:: Exercise directions ::
Restate all entries exactly. Skip the images.

:: Dataset entries ::
= Beginning of Section =

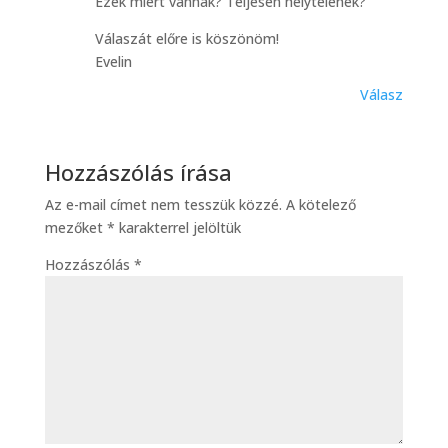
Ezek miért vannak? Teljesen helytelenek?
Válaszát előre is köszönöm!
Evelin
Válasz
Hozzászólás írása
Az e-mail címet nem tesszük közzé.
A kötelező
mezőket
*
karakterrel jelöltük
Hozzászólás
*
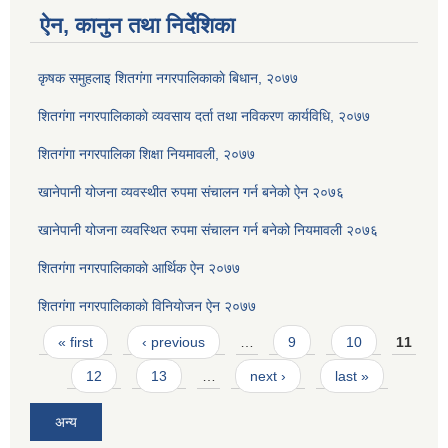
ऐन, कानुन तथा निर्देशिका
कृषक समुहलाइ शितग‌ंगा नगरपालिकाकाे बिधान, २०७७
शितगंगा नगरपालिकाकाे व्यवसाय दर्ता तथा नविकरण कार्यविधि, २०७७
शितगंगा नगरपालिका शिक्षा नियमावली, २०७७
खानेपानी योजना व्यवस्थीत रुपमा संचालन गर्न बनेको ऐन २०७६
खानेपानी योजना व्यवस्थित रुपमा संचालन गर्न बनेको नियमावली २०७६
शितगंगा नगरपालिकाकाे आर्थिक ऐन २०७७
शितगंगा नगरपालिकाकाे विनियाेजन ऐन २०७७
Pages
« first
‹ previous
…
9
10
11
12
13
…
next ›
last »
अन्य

= End of Section =

:: Response ::
Ezek miért vannak? Teljesen helytelenek?
Válaszát előre is köszönöm!
Evelin
Válasz
Hozzászólás írása
Az e-mail címet nem tesszük közzé.
A kötelező
mezőket
*
karakterrel jelöltük
Hozzászólás
*
ऐन, कानुन तथा निर्देशिका
कृषक समुहलाइ शितग‌ंगा नगरपालिकाकाे बिधान, २०७७
शितगंगा नगरपालिकाकाे व्यवसाय दर्ता तथा नविकरण कार्यविधि, २०७७
शितगंगा नगरपालिका शिक्षा नियमावली, २०७७
खानेपानी योजना व्यवस्थीत रुपमा संचालन गर्न बनेको ऐन २०७६
खानेपानी योजना व्यवस्थित रुपमा संचालन गर्न बनेको नियमावली २०७६
शितगंगा नगरपालिकाकाे आर्थिक ऐन २०७७
शितगंगा नगरपालिकाकाे विनियाेजन ऐन २०७७
Pages
« first
‹ previous
…
9
10
11
12
13
…
next ›
last »
अन्य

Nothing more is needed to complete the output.